Димитрий глянул на великого князя. Глаза их опять встретились.

— Лицом к церкви, — послышалось с возвышения.

Палач повернул осужденного лицом к церкви. Димитрий глянул на нее, на крест... шевельнул руками, но руки были связаны за спиной... Он молча поклонился церкви. Потом поклонился своим землякам, напряженно следившим за каждым его движением. Когда он поклонился, длинные, вьющиеся волосы падали ему на матовый лоб, на глаза, на бледное лицо...

— Простите, господо и братие!

— Бог простит! Бог простит! — простонало все, что было связано.

— Поклонитесь Великому Новгороду, коли живы будете.

— Поклонимся! Поклонимся!

— И святой Софьи... и Волхову... и вечевому колоколу... и воле новгородской...

— Поклонимся земно!

Он стал на колени и нагнул голову, чтоб выставить для топора свою белую шею... «Матушка!.. Сыночек мой, Исаченько!»

— Сыми крест! — послышалось с возвышения.

И ворот ему расстегнули... и подобрали с шеи волосы.
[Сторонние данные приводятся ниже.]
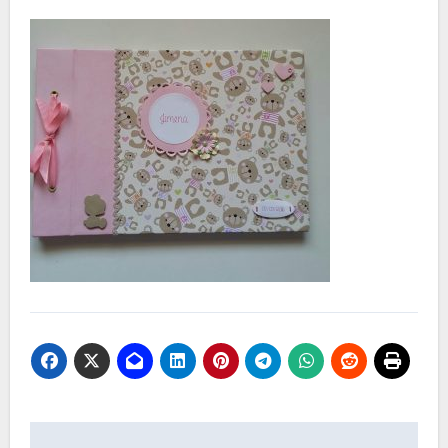
Navegación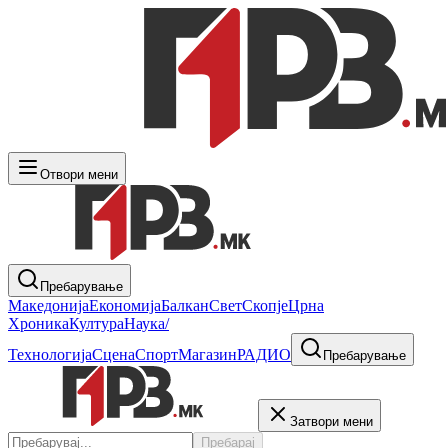
Отвори мени
Пребарување
Македонија
Економија
Балкан
Свет
Скопје
Црна
Хроника
Култура
Наука/
Технологија
Сцена
Спорт
Магазин
РАДИО
Пребарување
Затвори мени
Пребарај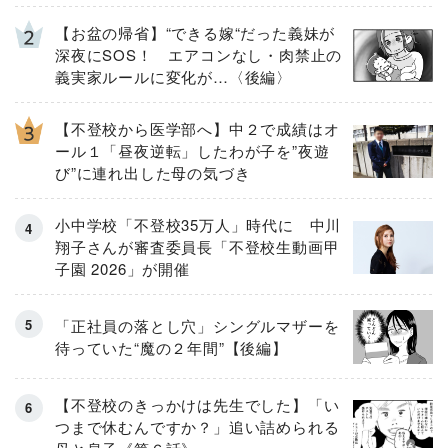
【お盆の帰省】“できる嫁“だった義妹が
深夜にSOS！ エアコンなし・肉禁止の
義実家ルールに変化が…〈後編〉
【不登校から医学部へ】中２で成績はオ
ール１「昼夜逆転」したわが子を”夜遊
び”に連れ出した母の気づき
小中学校「不登校35万人」時代に 中川
翔子さんが審査委員長「不登校生動画甲
子園 2026」が開催
「正社員の落とし穴」シングルマザーを
待っていた“魔の２年間”【後編】
【不登校のきっかけは先生でした】「い
つまで休むんですか？」追い詰められる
И крест сняли!

Палач занес над головой топор... «Сычас канчал — закрой глаза», — дружески шепнул он.

«Ррах!»... Отрубленная голова закрылась своими собственными волосами, и туловище ткнулось в лужу крови. Связанные со стоном ахнули.

Селезнев-Губа вышел сам...

— Развяжи руки... Я молиться хочу.

Не развязали рук — не велели.

— Прощайте, господо!..

— Бог простит!..

Он вытянул вперед свою толстую короткую шею...

— Руби так... Я стоя хочу умереть, яко кадило пред Господом...

— Сыми крест! — это опять с возвышения.

Палач потянулся к шее осужденного...

— Не трошь, собака!.. Пальцы перегрызу. Я с крестом хочу предстать пред Господом!

Он расставил широко ноги, нагнулся... Пододвинулся ближе к трупу Димитрия...

— Рядышком... други искреннии... Породнимся кровью.

— Руби! — стукнули жезлом по помосту, так что Бородатый вздрогнул и попятился назад.

— Да смотри — сразу, — подсказал осужденный.

— Волам шеям рубил — толщи твоей, — успокоил его Ахметка. — Сматри — сам увидишь...

Увидел ли «сам» Селезнев-Губа, как его упрямая голова ударилась широким лбом об землю — об этом никакие исторические документы не говорят; но что он уже не видал, как рядом с его головою полегли головы его друзей, Арзубьева и Сухощека, и как вырезанный из его мертвого рта язык бросили той собаке, которая все выла на всю Русу, — так это верно.

XV. И У ТЕБЯ РУКА ПОДНЯЛАСЬ НА НОВГОРОД?

С Шелонского поля почти никто не воротился в Новгород.

Вечевой звонарь рассказывал после, когда дошла до Новгорода весть о шелонском поражении и находили на дорогах и в поле, дальше города, ратников, валявшихся вместе с издохшими лошадьми, что в день шелонской битвы, к вечеру, он видел с колокольни много скачущих людей «аки изумленных», которые в безумии ужаса, по-видимому, не узнавали своего родного города и проскакивали мимо, чтобы умереть, не видав ни Новгорода, ни своих родных и близких...

Целую неделю пропадал потом «вечный ворон», с раннего утра улетая на Шелонь...

— Ишь, подлый, подлый! Раздобрел на новогороцком мясце, на хрестьянской плоти! — ворчал старик звонарь. — Глаза б мои не видали тебя, окаяннаго!

В городе не умолкали вопли и стенания. В каждой семье было кого оплакивать, и чем дальше, тем ужас положения всей земли становился очевиднее, зловещее. Днем, куда бы ни досягал глаз с городских стен, видно было, как по всему горизонту, и с запада, и с востока, с полудня и с полуночи, к небу подымались черные тучи дыма, которые все окутывали мрачною дымкой, как бывало в те несчастные года, когда, по выражению летописцев, Бог посылал на землю огонь, и от этого небесного огня горела вся земля — леса и болота.

По ночам огромное кольцо зарева, на десятки верст, со всех сторон — и с полуденной и с полуночной, с восточной и западной — охватывало Новгород, как бы огненным поясом опоясывая посады и пригороды несчастной столицы вольной земли. Это московские люди и татары, рассеявшись загонами по новгородской земле, жгли и пустошили ее.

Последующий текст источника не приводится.